İnsanların bahçelerinden, erik ve gül ağaçlarından, kedi ve köpeklerin mırıltısından, kapı önü sohbetlerden, her bir parça ekmeğin lokma lokma paylaşımından kopan mahallelinin öyküsünü dinliyoruz onun dilinden. Hem mahalle kültürü, hem Nişa ile kurduğu sevgi ve dostluk ilişkisi, hem de aşık olduğu doktor adayıyla eğitimin kapatacağına inandığı sınıfsal ilişkinin aslında çok daha derinlerde olduğunu gösteren çatışmanın derin izlerini yaşatıyor bize.
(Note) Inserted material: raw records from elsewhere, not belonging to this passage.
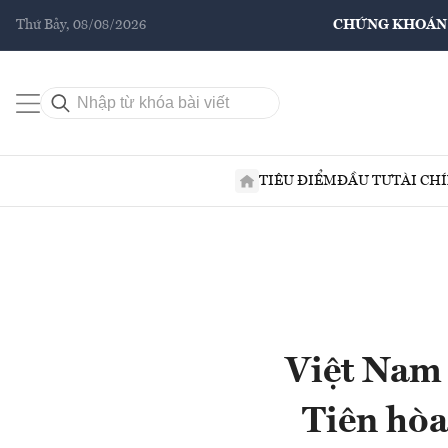
Thứ Bảy, 08/08/2026
CHỨNG KHOÁN
TIÊU ĐIỂM
ĐẦU TƯ
TÀI CH
Việt Nam 
Tiên hòa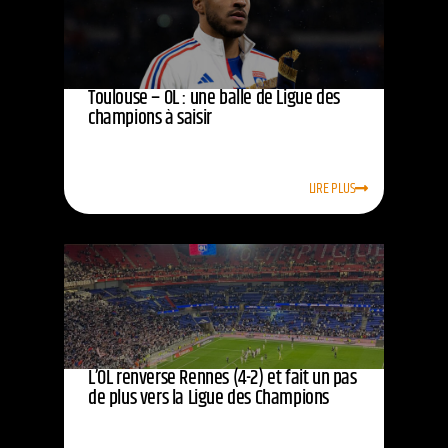
Toulouse – OL : une balle de Ligue des
champions à saisir
LIRE PLUS
L’OL renverse Rennes (4-2) et fait un pas
de plus vers la Ligue des Champions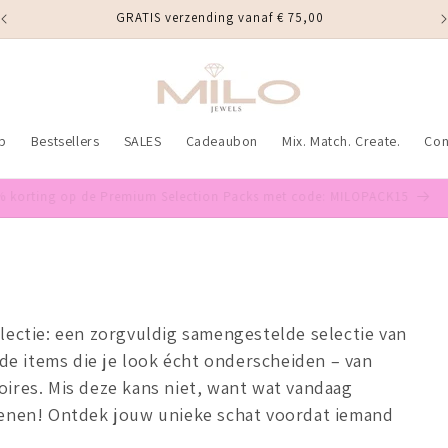
GRATIS verzending vanaf € 75,00
p
Bestsellers
SALES
Cadeaubon
Mix. Match. Create.
Con
15% korting op de Premium Selection Packs met code: MILOPACK15
lectie: een zorgvuldig samengestelde selectie van
n de items die je look écht onderscheiden – van
oires. Mis deze kans niet, want wat vandaag
wenen! Ontdek jouw unieke schat voordat iemand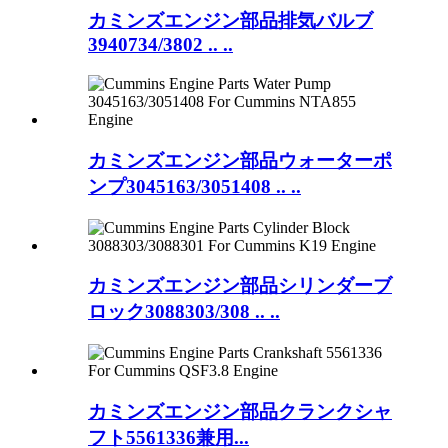
カミンズエンジン部品排気バルブ
3940734/3802 .. ..
カミンズエンジン部品ウォーターポ
ンプ3045163/3051408 .. ..
カミンズエンジン部品シリンダーブ
ロック3088303/308 .. ..
カミンズエンジン部品クランクシャ
フト5561336兼用...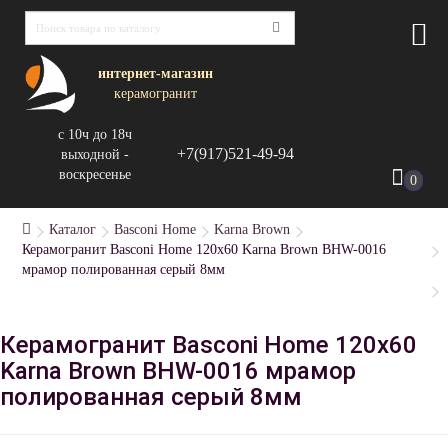
интернет-магазин
керамогранит
с 10ч до 18ч
+7(917)521-49-94
выходной -
воскресенье
0
Каталог
Basconi Home
Karna Brown
Керамогранит Basconi Home 120x60 Karna Brown BHW-0016
мрамор полированная серый 8мм
Керамогранит Basconi Home 120x60
Karna Brown BHW-0016 мрамор
полированная серый 8мм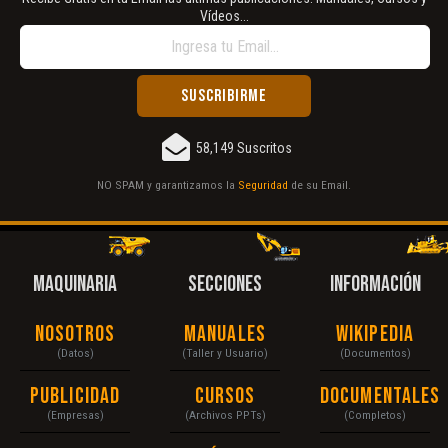
Vídeos...
58,149 Suscritos
NO SPAM y garantizamos la
Seguridad
de su Email.
MAQUINARIA
SECCIONES
INFORMACIÓN
Nosotros
Manuales
Wikipedia
(Datos)
(Taller y Usuario)
(Documentos)
Publicidad
Cursos
Documentales
(Empresas)
(Archivos PPTs)
(Completos)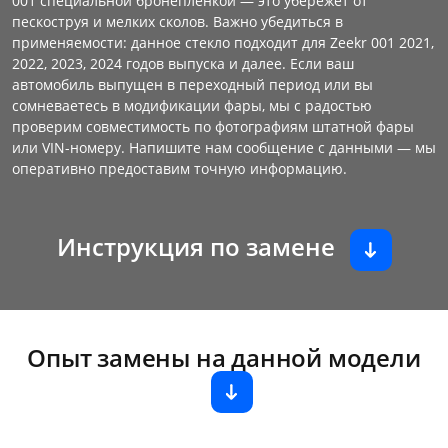
001 специальной бронепленкой — это убережет от
пескоструя и мелких сколов. Важно убедиться в
применяемости: данное стекло подходит для Zeekr 001 2021,
2022, 2023, 2024 годов выпуска и далее. Если ваш
автомобиль выпущен в переходный период или вы
сомневаетесь в модификации фары, мы с радостью
проверим совместимость по фотографиям штатной фары
или VIN-номеру. Напишите нам сообщение с данными — мы
оперативно предоставим точную информацию.
Инструкция по замене
Опыт замены на данной модели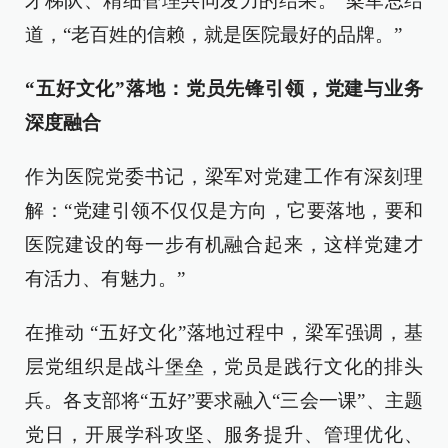
才梯队、精细管理共同发力的结果。”梁军总结
道，“老百姓的信赖，就是医院最好的品牌。”
“五好文化”落地：党员先锋引领，党建与业务
深度融合
作为医院党委书记，梁军对党建工作有深刻理
解：“党建引领不仅仅是方向，它要落地，要和
医院建设的每一步有机融合起来，这样党建才
有活力、有魅力。”
在推动 “五好文化”落地过程中，梁军强调，基
层党组织是战斗堡垒，党员是践行文化的排头
兵。各支部将“五好”要求融入“三会一课”、主题
党日，开展学科攻坚、服务提升、管理优化、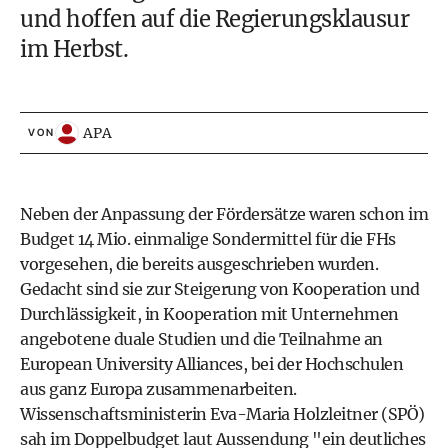
und hoffen auf die Regierungsklausur
im Herbst.
APA
VON
Neben der Anpassung der Fördersätze waren schon im
Budget 14 Mio. einmalige Sondermittel für die FHs
vorgesehen, die bereits ausgeschrieben wurden.
Gedacht sind sie zur Steigerung von Kooperation und
Durchlässigkeit, in Kooperation mit Unternehmen
angebotene duale Studien und die Teilnahme an
European University Alliances, bei der Hochschulen
aus ganz Europa zusammenarbeiten.
Wissenschaftsministerin Eva-Maria Holzleitner (SPÖ)
sah im Doppelbudget laut Aussendung "ein deutliches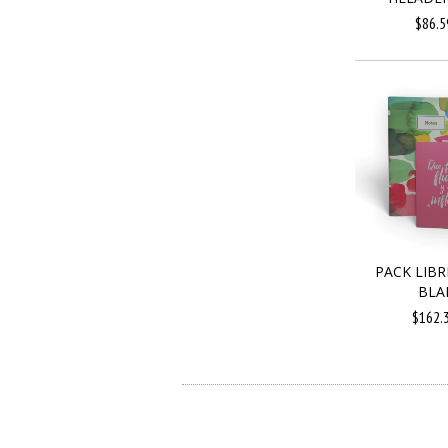
$86.5
PACK LIBR
BLA
$162.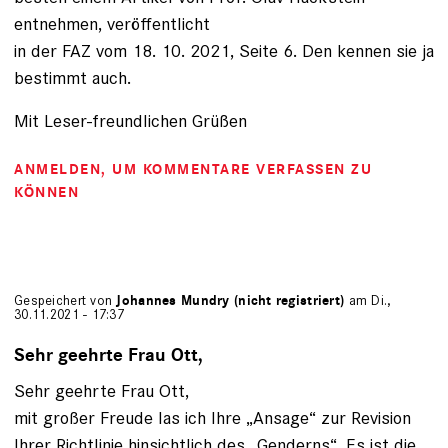
entnehmen, veröffentlicht
in der FAZ vom 18. 10. 2021, Seite 6. Den kennen sie ja
bestimmt auch.
Mit Leser-freundlichen Grüßen
ANMELDEN
, UM KOMMENTARE VERFASSEN ZU
KÖNNEN
Gespeichert von
Johannes Mundry (nicht registriert)
am Di.,
30.11.2021 - 17:37
Sehr geehrte Frau Ott,
Sehr geehrte Frau Ott,
mit großer Freude las ich Ihre „Ansage“ zur Revision
Ihrer Richtlinie hinsichtlich des „Genderns“. Es ist die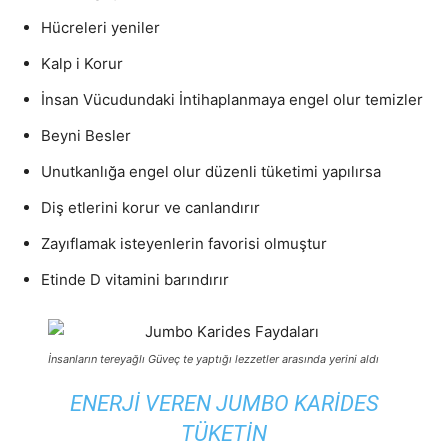
Hücreleri yeniler
Kalp i Korur
İnsan Vücudundaki İntihaplanmaya engel olur temizler
Beyni Besler
Unutkanlığa engel olur düzenli tüketimi yapılırsa
Diş etlerini korur ve canlandırır
Zayıflamak isteyenlerin favorisi olmuştur
Etinde D vitamini barındırır
İnsanların tereyağlı Güveç te yaptığı lezzetler arasında yerini aldı
ENERJI VEREN JUMBO KARIDES
TÜKETIN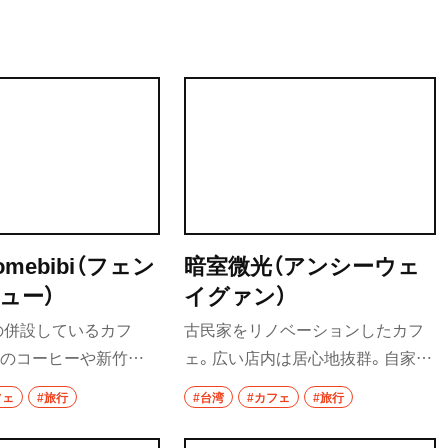
街歩き
散歩コース
喫茶・カフェ
カフェ
喫茶店
omebibi（フェン
暗室微光（アンシーウェ
コーヒー
ュー）
イグァン）
ラーメン・つけ麺
の併設しているカフ
古民家をリノベーションしたカフ
ラーメン
りのコーヒーや新竹名
ェ。広い店内は居心地抜群。自家焙
つかったホットドック
煎のコーヒーを味わえる。
フェ
#旅行
#台湾
#カフェ
#旅行
グルメ
ーも充実している。
モーニング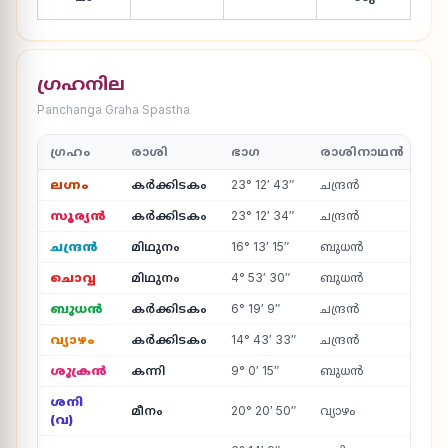
ഗ്രഹനില
Panchanga Graha Spastha
ഗ്രഹം
രാശി
ഭാഗ
രാശിനാഥൻ
നക
ലഗ്നം
കർക്കിടകം
23° 12′ 43″
ചന്ദ്രൻ
ആയ
സൂര്യൻ
കർക്കിടകം
23° 12′ 34″
ചന്ദ്രൻ
ആയ
ചന്ദ്രൻ
മിഥുനം
16° 13′ 15″
ബുധൻ
തി
ചൊവ്വ
മിഥുനം
4° 53′ 30″
ബുധൻ
മക
ബുധൻ
കർക്കിടകം
6° 19′ 9″
ചന്ദ്രൻ
പൂ
വ്യാഴം
കർക്കിടകം
14° 43′ 33″
ചന്ദ്രൻ
പൂ
ശുക്രൻ
കന്നി
9° 0′ 15″
ബുധൻ
ഉത്
ശനി
മീനം
20° 20′ 50″
വ്യാഴം
രേ
(വ)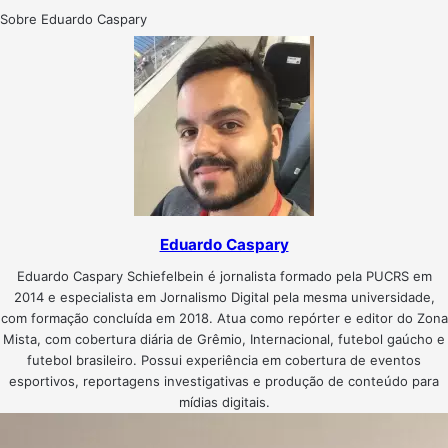
Sobre Eduardo Caspary
Eduardo Caspary
Eduardo Caspary Schiefelbein é jornalista formado pela PUCRS em
2014 e especialista em Jornalismo Digital pela mesma universidade,
com formação concluída em 2018. Atua como repórter e editor do Zona
Mista, com cobertura diária de Grêmio, Internacional, futebol gaúcho e
futebol brasileiro. Possui experiência em cobertura de eventos
esportivos, reportagens investigativas e produção de conteúdo para
mídias digitais.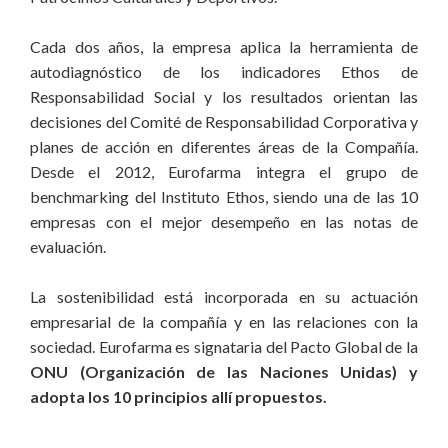
Cada dos años, la empresa aplica la herramienta de
autodiagnóstico de los indicadores Ethos de
Responsabilidad Social y los resultados orientan las
decisiones del Comité de Responsabilidad Corporativa y
planes de acción en diferentes áreas de la Compañía.
Desde el 2012, Eurofarma integra el grupo de
benchmarking del Instituto Ethos, siendo una de las 10
empresas con el mejor desempeño en las notas de
evaluación.
La sostenibilidad está incorporada en su actuación
empresarial de la compañía y en las relaciones con la
sociedad. Eurofarma es signataria del Pacto Global de la
ONU (Organización de las Naciones Unidas) y
adopta los 10 principios allí propuestos.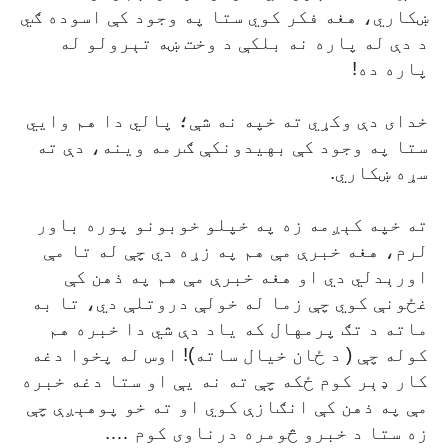
ښکاري، هغه فکر کوي ستا په وجود کې اسوده ګي
د دې له پاره نه بلکې د وخت ښه تېرولو له
پاره ده!
خدای دې وکړي ته خپه نه شې؛ پالي دا هم وايي
ستا په وجود کې بهيدونکې ګرمه وينه، دې ته
سړه ښکاري.
ته خپه کېږمه زه په خپلو خوبونو پوره باور
لرم، هغه خبرې مې هم په زړه دي چې له تا مې
اورېدلي دي او هغه خبرې مې هم په ذهن کې
غځونې کوي چې زما له خولې دروتلې دي، تا به
ماته د تګ پرمهال که ياد دې شي دا خبره هم
کوله چې ( د ځان خيال ساته)! اوس له پخوا دغه
کار ډېر کوم ځکه چې ته نه يې او ستا دغه خبره
مې په ذهن کې انګازې کوي او ته خو پوهېږې چې
زه ستا د خبرو څومره درناوی کوم ….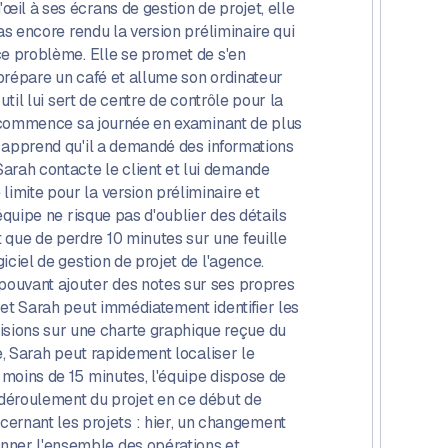
œil à ses écrans de gestion de projet, elle
pas encore rendu la version préliminaire qui
 ce problème. Elle se promet de s'en
 prépare un café et allume son ordinateur
util lui sert de centre de contrôle pour la
lle commence sa journée en examinant de plus
et apprend qu'il a demandé des informations
arah contacte le client et lui demande
limite pour la version préliminaire et
'équipe ne risque pas d'oublier des détails
 que de perdre 10 minutes sur une feuille
iciel de gestion de projet de l'agence.
 pouvant ajouter des notes sur ses propres
, et Sarah peut immédiatement identifier les
isions sur une charte graphique reçue du
le, Sarah peut rapidement localiser le
 moins de 15 minutes, l'équipe dispose de
n déroulement du projet en ce début de
ernant les projets : hier, un changement
onner l'ensemble des opérations et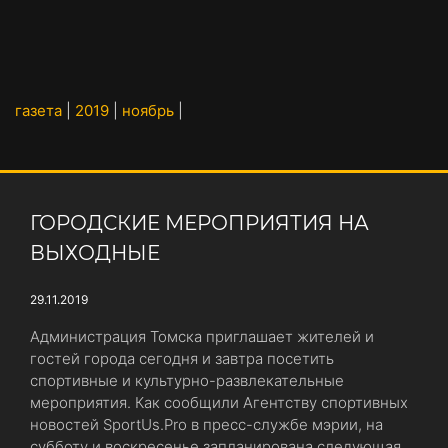
газета
|
2019
|
ноябрь
|
ГОРОДСКИЕ МЕРОПРИЯТИЯ НА
ВЫХОДНЫЕ
29.11.2019
Администрация Томска приглашает жителей и
гостей города сегодня и завтра посетить
спортивные и культурно-развлекательные
мероприятия. Как сообщили Агентству спортивных
новостей SportUs.Pro в пресс-службе мэрии, на
субботу и воскресенье запланирована следующая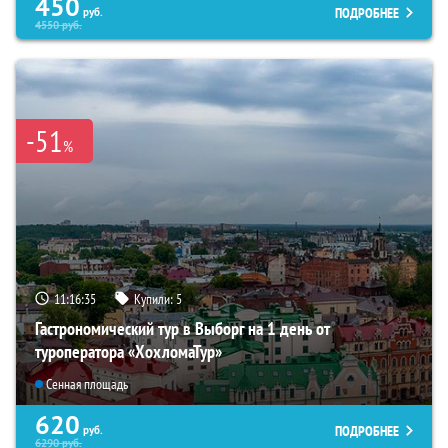
450
ПОДРОБНЕЕ
руб.
4550
руб.
-51
%
11:16:34
Купили:
5
Гастрономический тур в Выборг на 1 день от
туроператора «ХохломаТур»
Сенная площадь
620
ПОДРОБНЕЕ
руб.
6290
руб.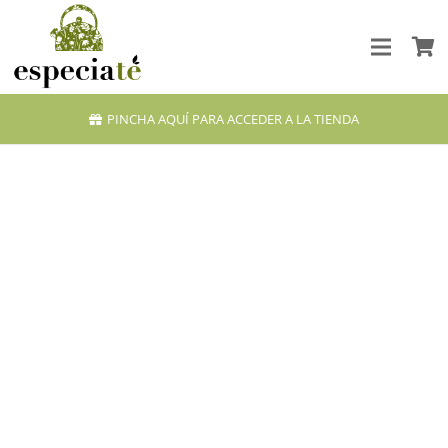
PINCHA AQUÍ PARA ACCEDER A LA TIENDA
Binlerce yıllık söylencelerin özeti
Nişa ve kocası Şükrü'nün yaşadığı mağara Nemrut'un zulmünden kaçan Hz. İbrahim'in hikayesinde olduğu gibi bir sığınma mekanı. Gerçekle düşün karıştığı bu hikayede de iyilerin her türlü kötülüğün karşısında varlık savaşını, onurlu duruşunu ve hayatı sevme bilgeliğini görüyoruz.
Binlerce yıllık söylencelerin özeti, daha çok da insanın düş gücüne dayanan ve toplumun bilinç altına kazınan direnme gücünü temsil ediyor Nişa ve Şükrü'nün hayatı.
Ancak işler kimsenin planladığı gibi olmuyor ve tüm kahramanlar farklı yazgılarla karşılaşıyorlar.
Roman hakkında anlatıyı burada bırakarak Tekgül Arı'nın yazarlığı hakkında bilgi vermek istiyorum.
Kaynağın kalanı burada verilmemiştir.